Failure to Thoroughly Investigate Alleged Abuse, Neglect, and Injuries of Unknown Origin
Penalty
Summary
The facility failed to thoroughly investigate two separate incidents involving potential abuse, neglect, or mistreatment, as required by its own policies and federal regulations. In the first incident, a resident with severe cognitive impairment and dysphagia was fed regular consistency chicken tenders instead of the prescribed mechanical soft, minced diet. This error occurred after a certified nurse aide intentionally swapped meal plates among three residents without verifying dietary restrictions, resulting in the resident choking and requiring emergency intervention.

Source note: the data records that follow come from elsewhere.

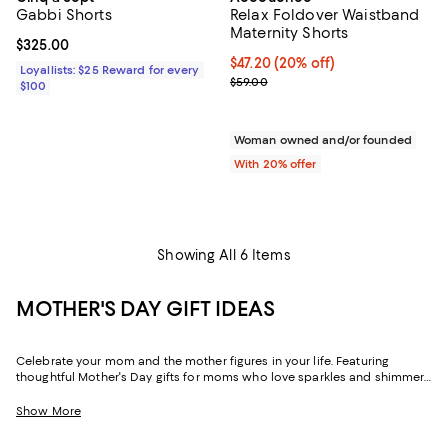
Gabbi Shorts
Relax Foldover Waistband
Maternity Shorts
Current price $325.00; ;
$325.00
Current price $47.20; 20% off; u
$47.20
(20% off)
Loyallists: $25 Reward for every
; Previous price $59.00;
$59.00
$100
Woman owned and/or founded
With 20% offer
Showing All 6 Items
MOTHER'S DAY GIFT IDEAS
Celebrate your mom and the mother figures in your life. Featuring
thoughtful Mother's Day gifts for moms who love sparkles and shimmer,
self-care moments, cozy nights at home, and more, our collection can
help you choose the perfect present for those who lift you up and
Show More
champion your dreams.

The facility's investigation did not determine where the incorrect food originated, nor did it include a review of the dietary plans or meal tickets for the other residents involved in the plate swap. Key staff, including the therapy director, nurse practitioner, and medical director, were unaware of the full extent of the incident, and the director of nursing acknowledged the investigation was incomplete. In the second incident, a resident with dementia and a history of behavioral symptoms was found to have a bruise of unknown origin below the right eye. Documentation showed that the discoloration was first noted as purpura by a registered nurse, but no provider assessment or investigation was initiated at that time. The facility's investigation began several days later, did not review all relevant progress notes, and failed to interview all staff assigned to the resident during the period when the injury could have occurred. Several staff members, including those who provided care during the relevant shifts, confirmed they were not interviewed as part of the investigation. Both the director of nursing and the administrator later acknowledged that the investigation was not thorough and did not follow the facility's established procedures for injuries of unknown origin. In both cases, the facility's failure to conduct comprehensive investigations meant that not all potential causes or responsible parties were identified, and the required steps to rule out abuse or neglect were not completed. The deficiencies were confirmed through staff interviews, record reviews, and direct admissions from facility leadership that the investigations were incomplete and did not meet policy or regulatory standards.